In the Observer four days later, the scare was escalated still further, with a prediction that by 2016 CJD victims would be dropping at the rate of 500 a week, the NHS would have disintegrated under the strain, and the French would have filled the Channel Tunnel with concrete.
In the wake of Dorrell's statement, the EU banned exports from Britain of all beef-related products. And for years to come - despite no scientist ever having said it was necessary - all British beef cattle more than 30 months old would have to be incinerated.
The cost of slaughtering these eight million animals would, of course, be borne by the taxpayer to the tune of £3.45 billion - or £57 for every man, woman and child in the country.
And for what exactly? Barely a year after his advice had set this hysteria in train, Dr Patteson was delivering his revised estimate of the number of deaths likely to result from vCJD. Not half a million but, er, 200.
A decade on, even the revised figure looks excessive. Incidence of vCJD has dropped to virtually zero, and the number of deaths has turned out to be little more than 100. And the evidence, say North and Booker, suggests that even those deaths were not caused by eating beef, anyway.
Most of the scare stories analysed in the book - with the authors' characteristically scrupulous attention to detail - follow a similarly depressing trajectory.
The one exception to the rule, they discover, is the organophosphate pesticides responsible for such genuine horrors as Gulf War Syndrome.
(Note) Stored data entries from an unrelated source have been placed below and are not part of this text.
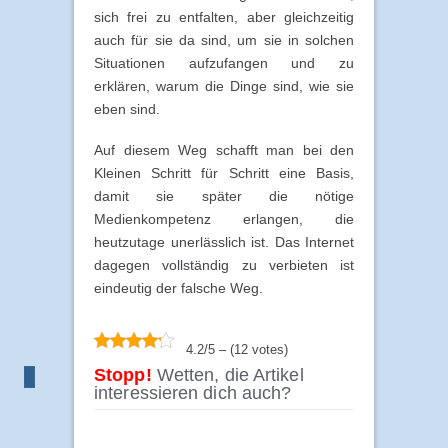
sich frei zu entfalten, aber gleichzeitig
auch für sie da sind, um sie in solchen
Situationen aufzufangen und zu
erklären, warum die Dinge sind, wie sie
eben sind.
Auf diesem Weg schafft man bei den
Kleinen Schritt für Schritt eine Basis,
damit sie später die nötige
Medienkompetenz erlangen, die
heutzutage unerlässlich ist. Das Internet
dagegen vollständig zu verbieten ist
eindeutig der falsche Weg.
4.2/5 – (12 votes)
Stopp!
Wetten, die Artikel
interessieren dich auch?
No doubt the Government was greatly aided in its initial attempts to play down the problem by the scepticism of a public that felt it had been fed one health-scare story too many.
Surely the book's key chapter, though, is its devastating critique of the man-made-global-warming industry. Even if you'd like to disagree with the authors violently - and if your heroes include Al Gore and George Monbiot, you surely will - the chapter is well worth reading for the clear, methodical, well-documented way in which it analyses the growth of the phenomenon.
For "climate change deniers", it will be manna from heaven. For those in the opposing camp it ought, at the very least, to provide serious pause for thought.